- by Delilah Devlin
- Ship out critiques to the Rose’s Colored Glasses Critique Group
- Blog at NINC
- Finish copy edits of Darkness Captured & hit the UPS store to mail the book
- Return to revisions of Beloved Captor, chapters 12-16
- Finish chapter 3 of Lone Star Lovers-3
- Finish one RCG critique
That’s a pretty full day, and it started at 7 AM this morning. Most of my days look like that, with chores interspersed between the writing-related work so I don’t forget to keep my place tidy.
I plan the work and work the plan.
Of course, I’m damn good at planning work. By profession, I’m a program manager—in the Army and in private industry. I teach project management to writers now.
I hear tons of excuses for why writers can’t find the time to do what needs doing.

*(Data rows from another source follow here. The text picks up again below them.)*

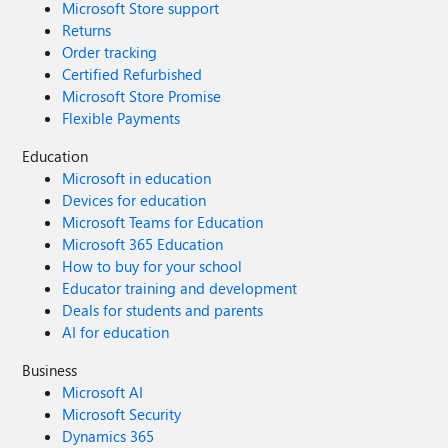
Microsoft Store support
Returns
Order tracking
Certified Refurbished
Microsoft Store Promise
Flexible Payments
Education
Microsoft in education
Devices for education
Microsoft Teams for Education
Microsoft 365 Education
How to buy for your school
Educator training and development
Deals for students and parents
AI for education
Business
Microsoft AI
Microsoft Security
Dynamics 365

I know family can pull you away. Kids are unpredictable. People get sick. The washing machine breaks down. The sky is blue and the sun is bright and shiny. All great excuses for why you can’t write.
But somewhere along the line, you must take control of your life and your time. If you want to be a writer, you have to commit to writing. It’s a hard job. Takes tons of discipline. But to be a writer, you have to write. How many projects, how many pages depends on what you want to fit into your life and what you want to sacrifice.
If family comes first, then don’t expect to get a thing done while they are awake and at home. Do what so many successful writers do. Get up before the house stirs or burn that midnight oil.
If the day job pays the bills and take its toll on your energy, then plan to write on your weekends. Try to fit in half an hour on your lunch break.
You don’t have to have big goals (20 books a year), but you do need to set yourself some mini, interim ones. Break up the great big scary goal into smaller increments. Put them on a calendar. Schedule time to get the work done and treat it like anything else listed on that To Do list stuck on your refrigerator door.
And forget about waiting for the muse. Sit your butt in that chair and write. Remember, to be a writer, you have to write. Stay busy!